Best for Small Batches: Mouth.com bills itself as a purveyor of “Indie Food”, which is to say it’s essentially a Brooklyn farmers market online. The company prides itself on selling only products that are Made in the USA, and also on providing all the information a buyer could need about every supplier. Every item on the website comes with some backstory, so you know exactly who conceived and constructed those tortilla chips you just put in your cart, or who originally owned the barn where that bottle of bourbon was distilled.
Oliviers & Co.
Best for Vinaigrette: Yes, you can buy cheap supermarket olive oil, and it will be the workhorse of your kitchen pantry. But sometimes you might want to up your olive oil game. That’s when you call in the French. Founded by a bunch of gastronomically inclined photographers in the south of France almost 20 years ago, Oliviers & Co. aims to offer the world a taste of the Mediterranean. It began with a boutique in Paris, then boutiques elsewhere (including Boston and New York), and then an online shop — one that, it should be said, has some of the best selections of olive oils, vinegars, truffles and other seasonings anywhere on the Internet.
Russ & Daughters
Best for a Schmear: Russ & Daughters opened on New York City’s Lower East Side in 1914, selling salt-cured herring and salmon among other Eastern European Jewish fare, and has remained essentially unchanged since. If you find yourself in New York, there is most often a line out the door for smoked salmon, bagels and cream cheese. This is partly due to quality ingredients: salmon sourced from Nova Scotia, Norway, Scotland or Denmark and cold smoked in-house; caviar from Siberia; a family whitefish recipe that dates back longer than the 100 years the store’s been open. And it’s partly just tradition. Where else would one go for bagels? If you find yourself online, you’ll be happy to know Russ & Daughters delivers anywhere in the United States.
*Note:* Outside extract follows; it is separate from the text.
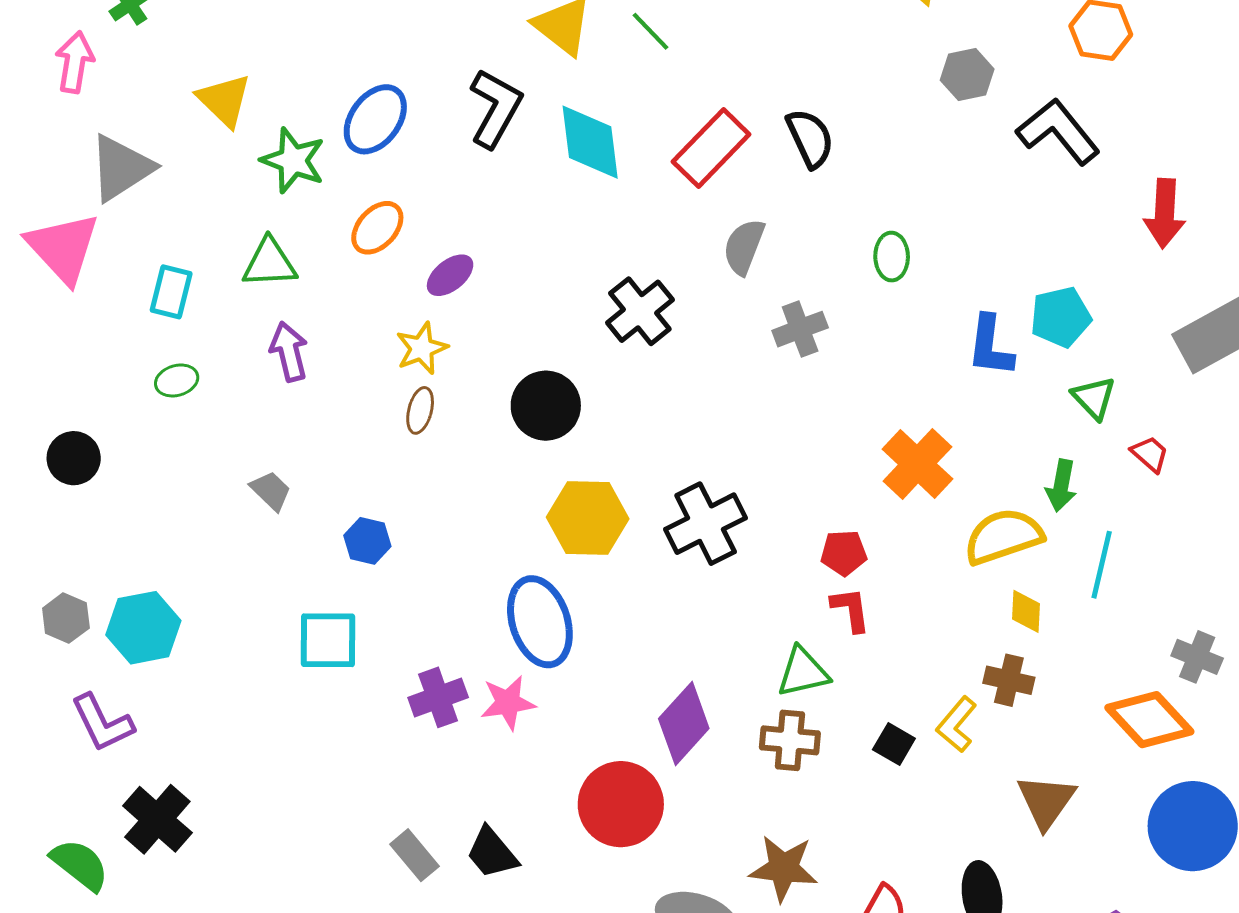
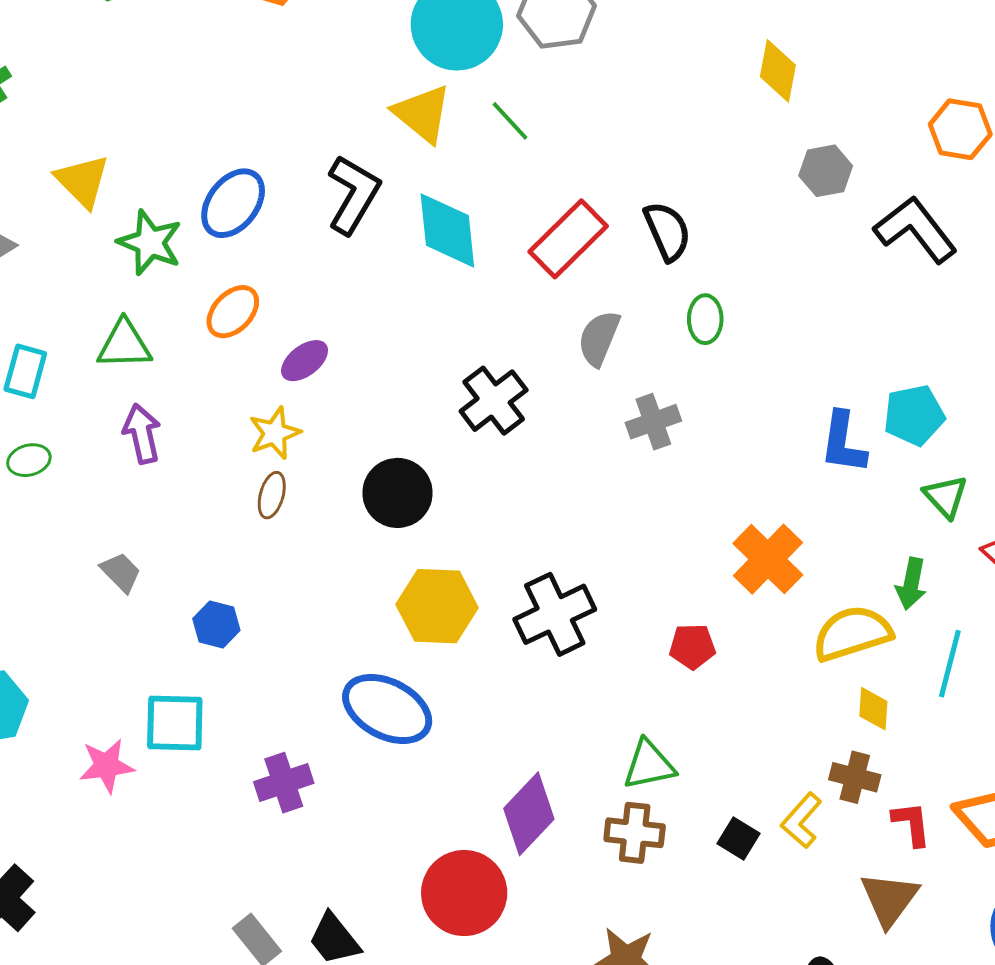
green ellipse: (892, 257) -> (705, 319), moved
red L-shape: (851, 609) -> (912, 824), moved
blue ellipse: (540, 622) -> (387, 709), turned -46
pink star: (508, 703) -> (107, 766), moved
Best for Dummies: Blue Apron and Plated are two startups that operate on the same basic principle: grocery shopping is hard if you don’t have a plan. To that end, they deliver the ingredients you’ll need to cook a full meal and include recipes to help you do it. Blue Apron offers a slightly more by-the-numbers approach, with diagrammed recipe cards and flexible meal plans based on your dietary restrictions or preferences; Plated focuses a bit more heavily on sourcing fresh and sustainable meat, fish and produce from as close to your home as possible. Sure, this approach leaves little room for choice, substitution or experimentation, which can be half the fun of cooking. Still, we can’t help but agree with the premise: cooking your own food is always a good idea.